**ABOUT THIS TASK**
In the entries, find all lines that hold the word "IsDefaultLocale" and copy them.

**INPUT**
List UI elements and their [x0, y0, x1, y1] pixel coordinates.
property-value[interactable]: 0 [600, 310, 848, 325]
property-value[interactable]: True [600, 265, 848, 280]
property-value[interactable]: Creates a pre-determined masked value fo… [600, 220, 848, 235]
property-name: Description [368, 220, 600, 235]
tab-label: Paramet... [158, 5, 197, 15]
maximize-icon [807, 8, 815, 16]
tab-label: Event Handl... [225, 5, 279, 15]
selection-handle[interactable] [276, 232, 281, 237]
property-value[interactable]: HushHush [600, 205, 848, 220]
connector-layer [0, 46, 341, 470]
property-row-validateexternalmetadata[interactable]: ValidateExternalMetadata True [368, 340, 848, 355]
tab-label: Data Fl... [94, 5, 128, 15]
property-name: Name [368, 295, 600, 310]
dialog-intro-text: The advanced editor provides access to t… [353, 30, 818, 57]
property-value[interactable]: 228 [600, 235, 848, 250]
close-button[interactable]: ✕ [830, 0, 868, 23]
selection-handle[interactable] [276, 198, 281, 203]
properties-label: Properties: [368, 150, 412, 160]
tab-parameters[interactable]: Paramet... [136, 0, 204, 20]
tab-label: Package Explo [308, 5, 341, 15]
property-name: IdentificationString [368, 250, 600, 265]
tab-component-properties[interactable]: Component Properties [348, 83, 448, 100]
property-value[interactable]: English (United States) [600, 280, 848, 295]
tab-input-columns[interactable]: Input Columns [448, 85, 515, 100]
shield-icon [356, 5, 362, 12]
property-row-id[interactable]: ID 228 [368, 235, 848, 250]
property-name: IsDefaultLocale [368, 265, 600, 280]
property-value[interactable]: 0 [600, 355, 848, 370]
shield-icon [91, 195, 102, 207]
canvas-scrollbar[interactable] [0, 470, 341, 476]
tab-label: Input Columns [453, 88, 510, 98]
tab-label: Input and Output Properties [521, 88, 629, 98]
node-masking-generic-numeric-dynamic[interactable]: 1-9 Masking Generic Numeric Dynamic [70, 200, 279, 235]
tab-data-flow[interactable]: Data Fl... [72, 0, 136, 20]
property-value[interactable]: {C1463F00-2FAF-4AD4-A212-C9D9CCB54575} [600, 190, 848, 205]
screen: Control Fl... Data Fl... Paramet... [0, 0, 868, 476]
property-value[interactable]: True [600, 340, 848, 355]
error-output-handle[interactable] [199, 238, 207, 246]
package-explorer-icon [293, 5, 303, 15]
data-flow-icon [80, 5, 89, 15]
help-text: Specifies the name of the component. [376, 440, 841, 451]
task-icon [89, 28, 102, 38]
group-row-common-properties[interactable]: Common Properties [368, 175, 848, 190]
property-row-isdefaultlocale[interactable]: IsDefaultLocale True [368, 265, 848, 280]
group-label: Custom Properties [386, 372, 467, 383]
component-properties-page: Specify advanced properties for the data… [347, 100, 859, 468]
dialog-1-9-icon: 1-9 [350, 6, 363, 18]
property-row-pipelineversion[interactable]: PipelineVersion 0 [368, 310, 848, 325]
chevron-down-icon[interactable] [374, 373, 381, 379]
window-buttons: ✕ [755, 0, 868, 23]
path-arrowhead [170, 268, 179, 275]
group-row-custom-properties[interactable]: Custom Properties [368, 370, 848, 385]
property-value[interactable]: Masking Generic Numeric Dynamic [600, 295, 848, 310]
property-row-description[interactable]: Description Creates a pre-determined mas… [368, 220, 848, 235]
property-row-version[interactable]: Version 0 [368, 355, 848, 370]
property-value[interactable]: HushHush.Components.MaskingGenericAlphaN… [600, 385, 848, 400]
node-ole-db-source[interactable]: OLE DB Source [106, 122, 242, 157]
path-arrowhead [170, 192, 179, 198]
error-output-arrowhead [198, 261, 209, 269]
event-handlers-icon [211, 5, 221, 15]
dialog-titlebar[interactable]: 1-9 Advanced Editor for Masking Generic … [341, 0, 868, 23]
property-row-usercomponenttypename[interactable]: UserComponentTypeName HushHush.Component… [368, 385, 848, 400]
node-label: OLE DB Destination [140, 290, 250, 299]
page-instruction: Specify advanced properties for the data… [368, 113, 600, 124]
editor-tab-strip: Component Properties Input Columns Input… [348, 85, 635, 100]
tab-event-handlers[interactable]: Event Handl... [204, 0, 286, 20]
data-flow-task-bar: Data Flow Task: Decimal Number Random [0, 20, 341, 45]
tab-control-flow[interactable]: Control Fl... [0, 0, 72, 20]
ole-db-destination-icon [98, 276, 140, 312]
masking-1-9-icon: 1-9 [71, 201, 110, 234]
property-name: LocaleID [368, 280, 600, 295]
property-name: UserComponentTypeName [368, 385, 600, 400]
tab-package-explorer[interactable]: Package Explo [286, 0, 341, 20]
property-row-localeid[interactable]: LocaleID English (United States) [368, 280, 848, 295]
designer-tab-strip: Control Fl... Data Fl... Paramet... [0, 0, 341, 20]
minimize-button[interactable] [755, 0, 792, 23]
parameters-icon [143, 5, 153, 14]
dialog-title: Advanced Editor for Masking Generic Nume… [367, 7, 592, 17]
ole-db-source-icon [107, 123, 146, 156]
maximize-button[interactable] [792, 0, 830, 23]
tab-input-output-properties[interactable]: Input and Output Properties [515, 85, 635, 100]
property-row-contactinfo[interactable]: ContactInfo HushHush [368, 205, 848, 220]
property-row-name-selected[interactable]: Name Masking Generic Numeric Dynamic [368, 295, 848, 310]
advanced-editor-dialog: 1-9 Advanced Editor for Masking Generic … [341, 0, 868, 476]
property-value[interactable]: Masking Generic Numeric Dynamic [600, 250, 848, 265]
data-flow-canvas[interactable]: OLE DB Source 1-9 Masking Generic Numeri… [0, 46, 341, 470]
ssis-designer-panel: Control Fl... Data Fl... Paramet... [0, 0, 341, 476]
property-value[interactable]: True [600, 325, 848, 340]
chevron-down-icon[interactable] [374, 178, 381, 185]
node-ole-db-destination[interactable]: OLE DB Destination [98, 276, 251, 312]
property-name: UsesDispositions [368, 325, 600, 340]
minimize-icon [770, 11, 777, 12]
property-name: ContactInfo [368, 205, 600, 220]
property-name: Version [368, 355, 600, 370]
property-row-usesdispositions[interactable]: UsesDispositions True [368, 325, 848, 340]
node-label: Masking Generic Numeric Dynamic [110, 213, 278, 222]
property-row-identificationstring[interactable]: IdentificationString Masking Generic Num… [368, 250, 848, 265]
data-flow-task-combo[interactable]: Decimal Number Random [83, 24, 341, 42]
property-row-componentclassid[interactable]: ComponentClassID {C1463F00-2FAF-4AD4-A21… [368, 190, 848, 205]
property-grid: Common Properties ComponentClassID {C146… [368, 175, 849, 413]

* * *

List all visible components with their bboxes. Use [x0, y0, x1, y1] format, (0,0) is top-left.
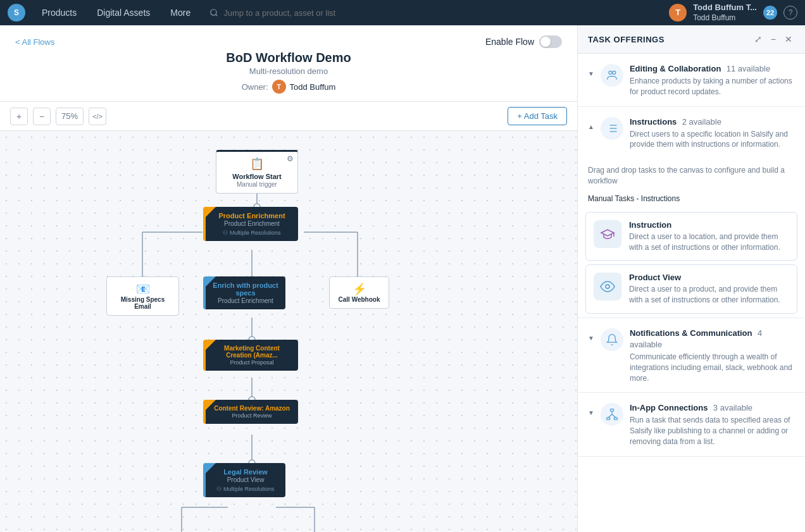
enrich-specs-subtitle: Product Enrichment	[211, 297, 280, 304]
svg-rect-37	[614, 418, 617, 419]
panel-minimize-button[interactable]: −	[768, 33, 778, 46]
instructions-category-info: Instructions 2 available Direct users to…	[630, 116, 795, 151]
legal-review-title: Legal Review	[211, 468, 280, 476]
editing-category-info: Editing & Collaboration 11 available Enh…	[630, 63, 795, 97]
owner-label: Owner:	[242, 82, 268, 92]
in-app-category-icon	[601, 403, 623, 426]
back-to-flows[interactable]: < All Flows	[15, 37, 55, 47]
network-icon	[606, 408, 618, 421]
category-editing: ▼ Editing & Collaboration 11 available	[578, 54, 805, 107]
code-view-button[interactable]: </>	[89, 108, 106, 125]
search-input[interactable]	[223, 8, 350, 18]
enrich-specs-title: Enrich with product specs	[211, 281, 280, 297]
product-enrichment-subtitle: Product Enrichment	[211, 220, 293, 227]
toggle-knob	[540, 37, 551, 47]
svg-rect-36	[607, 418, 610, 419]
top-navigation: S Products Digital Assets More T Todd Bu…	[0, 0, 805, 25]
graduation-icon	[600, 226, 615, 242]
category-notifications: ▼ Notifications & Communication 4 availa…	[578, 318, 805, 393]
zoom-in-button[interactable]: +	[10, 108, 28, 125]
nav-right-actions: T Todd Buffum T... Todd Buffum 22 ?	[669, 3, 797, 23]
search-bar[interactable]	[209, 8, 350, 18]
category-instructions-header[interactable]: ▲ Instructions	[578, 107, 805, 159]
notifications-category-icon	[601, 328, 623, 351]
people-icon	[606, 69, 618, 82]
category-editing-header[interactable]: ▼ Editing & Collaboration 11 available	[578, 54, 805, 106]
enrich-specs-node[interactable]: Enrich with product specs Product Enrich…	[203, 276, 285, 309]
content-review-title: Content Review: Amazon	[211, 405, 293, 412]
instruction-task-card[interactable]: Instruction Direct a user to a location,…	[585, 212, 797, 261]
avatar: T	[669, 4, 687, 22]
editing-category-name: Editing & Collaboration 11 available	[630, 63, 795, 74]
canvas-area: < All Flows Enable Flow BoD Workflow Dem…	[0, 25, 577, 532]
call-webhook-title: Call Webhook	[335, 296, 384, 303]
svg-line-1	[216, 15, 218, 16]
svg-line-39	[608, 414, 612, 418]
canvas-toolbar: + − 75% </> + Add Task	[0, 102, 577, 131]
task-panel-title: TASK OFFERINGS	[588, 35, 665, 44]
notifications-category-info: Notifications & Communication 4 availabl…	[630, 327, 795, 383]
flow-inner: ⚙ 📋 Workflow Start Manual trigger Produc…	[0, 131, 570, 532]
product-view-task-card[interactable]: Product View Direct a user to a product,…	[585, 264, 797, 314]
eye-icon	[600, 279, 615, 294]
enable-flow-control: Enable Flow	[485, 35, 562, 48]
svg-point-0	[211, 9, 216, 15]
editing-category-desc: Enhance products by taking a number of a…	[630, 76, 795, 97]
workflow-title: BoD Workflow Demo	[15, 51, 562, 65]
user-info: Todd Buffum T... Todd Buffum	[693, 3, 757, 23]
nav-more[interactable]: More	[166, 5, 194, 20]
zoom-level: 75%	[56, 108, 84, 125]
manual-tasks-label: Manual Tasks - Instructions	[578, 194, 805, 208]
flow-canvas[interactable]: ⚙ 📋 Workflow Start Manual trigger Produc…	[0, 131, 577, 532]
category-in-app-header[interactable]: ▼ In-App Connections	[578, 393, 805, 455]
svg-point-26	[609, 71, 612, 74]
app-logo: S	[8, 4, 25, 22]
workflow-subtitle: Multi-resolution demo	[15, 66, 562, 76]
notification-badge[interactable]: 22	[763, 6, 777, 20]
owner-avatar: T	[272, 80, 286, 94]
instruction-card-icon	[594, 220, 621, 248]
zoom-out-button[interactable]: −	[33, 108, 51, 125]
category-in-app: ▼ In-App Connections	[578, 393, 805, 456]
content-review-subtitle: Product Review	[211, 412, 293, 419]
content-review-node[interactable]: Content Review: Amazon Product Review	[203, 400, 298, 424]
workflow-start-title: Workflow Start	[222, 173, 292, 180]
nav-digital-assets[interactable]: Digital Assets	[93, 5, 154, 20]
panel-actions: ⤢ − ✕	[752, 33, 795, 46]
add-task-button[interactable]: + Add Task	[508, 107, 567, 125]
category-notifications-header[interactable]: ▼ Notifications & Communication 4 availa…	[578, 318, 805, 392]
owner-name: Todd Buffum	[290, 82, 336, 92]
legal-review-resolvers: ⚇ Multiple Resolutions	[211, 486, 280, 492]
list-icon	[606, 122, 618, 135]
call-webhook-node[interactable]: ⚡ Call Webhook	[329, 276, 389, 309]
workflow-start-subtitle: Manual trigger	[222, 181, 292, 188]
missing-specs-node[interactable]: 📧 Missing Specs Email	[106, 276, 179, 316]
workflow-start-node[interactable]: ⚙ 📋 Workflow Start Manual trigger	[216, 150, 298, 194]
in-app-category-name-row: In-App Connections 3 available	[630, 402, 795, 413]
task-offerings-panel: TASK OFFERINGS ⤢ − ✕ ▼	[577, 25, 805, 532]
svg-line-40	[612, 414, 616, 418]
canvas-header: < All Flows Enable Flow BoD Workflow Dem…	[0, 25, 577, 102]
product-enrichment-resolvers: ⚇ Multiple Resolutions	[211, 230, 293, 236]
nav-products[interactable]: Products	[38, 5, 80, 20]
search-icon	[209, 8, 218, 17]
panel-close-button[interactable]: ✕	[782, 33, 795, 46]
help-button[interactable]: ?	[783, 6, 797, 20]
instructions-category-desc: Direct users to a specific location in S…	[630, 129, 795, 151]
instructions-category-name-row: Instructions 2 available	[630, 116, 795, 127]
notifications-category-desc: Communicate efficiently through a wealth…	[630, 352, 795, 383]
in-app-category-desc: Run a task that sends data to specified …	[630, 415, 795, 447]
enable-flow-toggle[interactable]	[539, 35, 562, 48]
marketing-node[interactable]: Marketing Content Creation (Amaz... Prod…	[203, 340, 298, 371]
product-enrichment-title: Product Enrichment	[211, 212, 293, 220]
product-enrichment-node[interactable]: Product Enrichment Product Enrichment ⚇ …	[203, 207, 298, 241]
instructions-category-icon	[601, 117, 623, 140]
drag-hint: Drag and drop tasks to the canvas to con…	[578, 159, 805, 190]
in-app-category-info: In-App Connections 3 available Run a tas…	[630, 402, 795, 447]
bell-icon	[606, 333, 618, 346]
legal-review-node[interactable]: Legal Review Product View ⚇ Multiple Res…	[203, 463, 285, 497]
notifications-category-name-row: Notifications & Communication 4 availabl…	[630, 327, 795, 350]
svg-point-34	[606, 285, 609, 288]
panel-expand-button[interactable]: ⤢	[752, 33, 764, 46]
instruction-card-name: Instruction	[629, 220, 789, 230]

...

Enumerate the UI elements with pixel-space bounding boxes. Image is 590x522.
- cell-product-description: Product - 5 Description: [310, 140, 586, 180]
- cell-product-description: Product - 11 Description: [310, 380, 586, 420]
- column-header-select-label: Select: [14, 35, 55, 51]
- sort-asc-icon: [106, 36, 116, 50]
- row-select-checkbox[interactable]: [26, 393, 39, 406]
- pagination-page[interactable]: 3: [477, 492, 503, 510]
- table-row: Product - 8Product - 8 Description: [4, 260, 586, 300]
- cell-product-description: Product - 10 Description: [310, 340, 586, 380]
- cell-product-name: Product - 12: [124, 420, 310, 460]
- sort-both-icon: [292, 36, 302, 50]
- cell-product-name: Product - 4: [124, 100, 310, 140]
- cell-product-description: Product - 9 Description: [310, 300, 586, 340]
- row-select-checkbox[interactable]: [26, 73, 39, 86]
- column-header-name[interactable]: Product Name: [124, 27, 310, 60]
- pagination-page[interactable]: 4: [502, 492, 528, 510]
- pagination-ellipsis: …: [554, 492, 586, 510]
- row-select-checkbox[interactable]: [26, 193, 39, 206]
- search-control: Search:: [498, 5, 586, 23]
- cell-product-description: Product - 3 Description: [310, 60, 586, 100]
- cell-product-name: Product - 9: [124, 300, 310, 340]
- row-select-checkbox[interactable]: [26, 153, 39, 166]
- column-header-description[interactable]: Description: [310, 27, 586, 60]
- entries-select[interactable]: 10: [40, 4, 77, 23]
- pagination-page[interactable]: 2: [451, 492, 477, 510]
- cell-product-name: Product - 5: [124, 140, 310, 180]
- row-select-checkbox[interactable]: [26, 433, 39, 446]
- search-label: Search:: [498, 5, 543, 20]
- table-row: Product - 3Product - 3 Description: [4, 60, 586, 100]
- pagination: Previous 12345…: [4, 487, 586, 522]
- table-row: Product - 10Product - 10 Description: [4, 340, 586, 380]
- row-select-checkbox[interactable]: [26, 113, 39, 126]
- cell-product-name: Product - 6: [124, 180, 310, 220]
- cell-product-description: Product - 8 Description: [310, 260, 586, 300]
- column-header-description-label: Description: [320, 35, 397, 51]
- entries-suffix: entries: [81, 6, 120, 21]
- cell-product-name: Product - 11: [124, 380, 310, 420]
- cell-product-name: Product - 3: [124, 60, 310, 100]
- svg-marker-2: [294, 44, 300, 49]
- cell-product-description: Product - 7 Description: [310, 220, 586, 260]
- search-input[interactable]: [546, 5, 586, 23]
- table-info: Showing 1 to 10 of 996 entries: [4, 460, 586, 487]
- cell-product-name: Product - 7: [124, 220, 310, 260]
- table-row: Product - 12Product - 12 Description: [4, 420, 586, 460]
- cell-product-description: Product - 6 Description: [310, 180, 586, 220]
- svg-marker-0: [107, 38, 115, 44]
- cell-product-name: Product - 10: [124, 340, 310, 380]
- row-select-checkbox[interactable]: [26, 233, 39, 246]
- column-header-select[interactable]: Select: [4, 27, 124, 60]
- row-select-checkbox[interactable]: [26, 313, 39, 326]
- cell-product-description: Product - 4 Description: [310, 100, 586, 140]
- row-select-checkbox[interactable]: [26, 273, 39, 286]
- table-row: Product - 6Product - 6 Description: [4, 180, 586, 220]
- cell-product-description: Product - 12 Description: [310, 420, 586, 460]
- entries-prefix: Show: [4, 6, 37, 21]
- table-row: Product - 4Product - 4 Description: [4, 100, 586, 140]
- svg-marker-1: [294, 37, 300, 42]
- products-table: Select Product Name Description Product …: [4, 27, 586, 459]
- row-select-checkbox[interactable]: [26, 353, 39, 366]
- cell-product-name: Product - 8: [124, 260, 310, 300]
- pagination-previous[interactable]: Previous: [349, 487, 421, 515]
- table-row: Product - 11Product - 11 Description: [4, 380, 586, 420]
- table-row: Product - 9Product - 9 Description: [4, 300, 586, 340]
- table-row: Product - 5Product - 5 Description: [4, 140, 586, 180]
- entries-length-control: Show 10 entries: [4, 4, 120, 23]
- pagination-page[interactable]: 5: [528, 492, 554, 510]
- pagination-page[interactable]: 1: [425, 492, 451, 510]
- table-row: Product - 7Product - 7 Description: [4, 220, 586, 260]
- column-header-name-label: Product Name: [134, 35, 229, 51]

**ANSWER BOX**
property-name: IsDefaultLocale [368, 265, 600, 280]
property-row-isdefaultlocale[interactable]: IsDefaultLocale True [368, 265, 848, 280]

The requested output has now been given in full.